Our Lord’s descent into hell, under whose aegis Holy Saturday stands liturgically in the Church’s year, is an article of faith that is of particular significance to modern man. On Good Friday we contemplate Christ on the Cross, and on Easter Sunday we celebrate Christ’s Resurrection.
In the interim, on Holy Saturday, the words of Nietzsche, if not his underlying meaning, are entirely appropriate: “God is dead, and we have killed Him.”
Too often, own experience is that God is effectively dead in our midst. The scandal of the death of Christendom, coupled with the alarming rise of aggressive secular atheism, shakes the very foundations of our being.
In addition, the theater of human experience is bound by sensible structures.

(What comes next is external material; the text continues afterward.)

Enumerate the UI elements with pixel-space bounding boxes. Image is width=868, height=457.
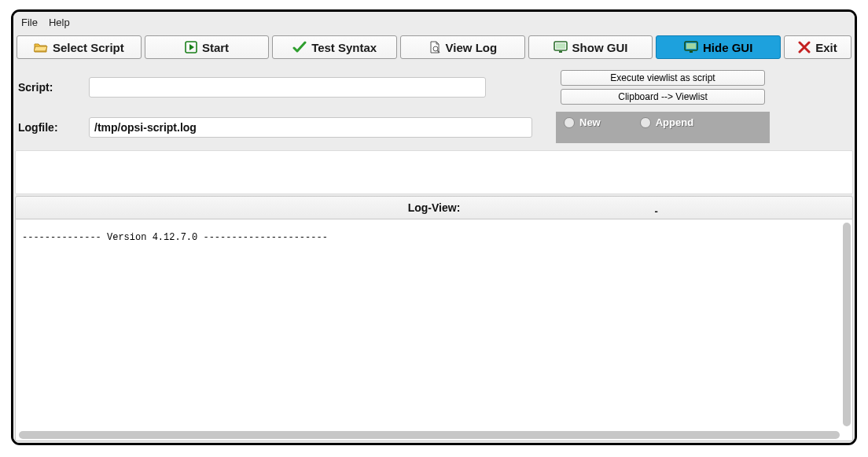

Not only is God believed by many to be “dead,” but as Pope Benedict reminded us in his famous 2006 lecture at Regensburg, modern philosophy and science severely limit the scope of the inquiry.
Death is a mystery that cannot be objectified by of us who are still pilgrims in this life. At the heart of it, however, we intuit that death entails a radical loneliness and complete abandonment. We sense that death is a region of fear from which there is no escape. Even the very act of dying is something that ultimately must be done alone; only I can die my own death.
For post-Christian man, who has had his hopes dashed by the iconoclasm of the Enlightenment and the unprecedented bloodshed of the past century, death means utter destruction, and its prospect produces a profound terror and gloom for which a “humanized,” demythologized (i.e., emasculated) religion is unable to provide consolation. For this reason, death becomes the elephant in the living room–always to be dealt with, despite our best efforts to avoid it or forget it’s there. Yet in the end, the avoidance of reality itself is a foretaste of hell.
Praise be to God, Christ has conquered death: Christian faith boldly offers not only deliverance from death, but also from a life devoid of meaning.
Christ’s descent into hell results in an experience of a God who is silent, inaccessible, and incomprehensible. We recognize God’s abiding concealment, which subjects us to mockery (e.g., 1 Kings 18; Mk. 4:35-41) when we are unable to prove His presence scientifically or empirically. Such concealment is not absence, but requires a type of seeing (faith), not yet accessed by some, that impels us to seek Him who came to save us.
The death of God, His complete condescension, destroyed death as hell. His saving love reaches beyond the grave. With the power of death destroyed, hope once again conquers despair. However, this hope is a theological virtue, and thus is dependent upon Christian faith. In a society that largely rejects Christ, Holy Saturday does not lead to Easter, and that is hell.
For us believers, the most fitting beatitude may be “blessed are those who mourn,” those who accept the vicissitudes and sufferings of life, and in particular, death. The blessing is not the elimination of suffering and death, but consolation. We are “comforted” (Mt. 5:4) by a God who literally is “strong with us,” whose love is stronger than death (Song 8:6).